The plan is to send some 1,000 Kenyan police officers to Haiti in an effort to stop the rampant gang violence there. Kenya offered to serve as the head of a multinational security team in the unstable Caribbean country last year. However, the proposal was halted in January by the High Court, which decided that the government lacked the right to send police abroad without a contract. The National Security Council was also found to be without legal jurisdiction to dispatch police outside of Kenya. To save the proposal, Haiti’s prime minister traveled to the East African nation on Thursday.
As gang violence in Haiti reached “a critical point” in January, according to a UN envoy, around 5,000 killings were recorded in 2022—more than twice as many as in 2022. More than 1,100 people were slain, injured, or abducted in that one month alone.
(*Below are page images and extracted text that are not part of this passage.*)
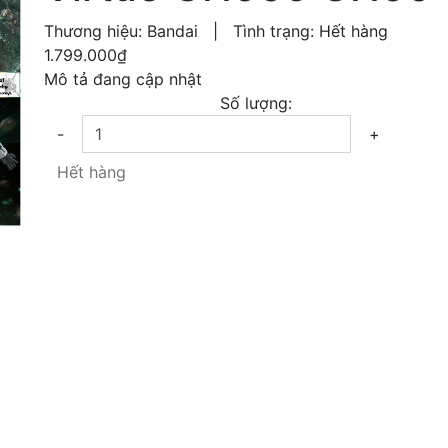
Thương hiệu:
Bandai
|
Tình trạng:
Hết hàng
1.799.000₫
Mô tả đang cập nhật
Số lượng:
-
+
Hết hàng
Kenyan President William Ruto announced in a statement on Friday that he and Prime Minister Ariel Henry of Haiti had signed a deal and talked about what needed to be done next to expedite the deployment. In addition to the Kenyan police, 150 troops from the Bahamas have committed. Antigua and Barbuda and Jamaica have shown their willingness to assist, while the United States has committed £158 million ($200 million) to fund the deployment.
Benin made the offer of 2,000 troops earlier this week. Many Kenyans, on the other hand, disagree with the deployment, claiming that domestic security issues should be resolved first. Ekuru Aukot, the opposition politician who first submitted the petition against the deployment, announced on Friday that he will file a case “for contempt of court” to the AFP news agency. “We will question the validity of this secretive agreement,” he stated.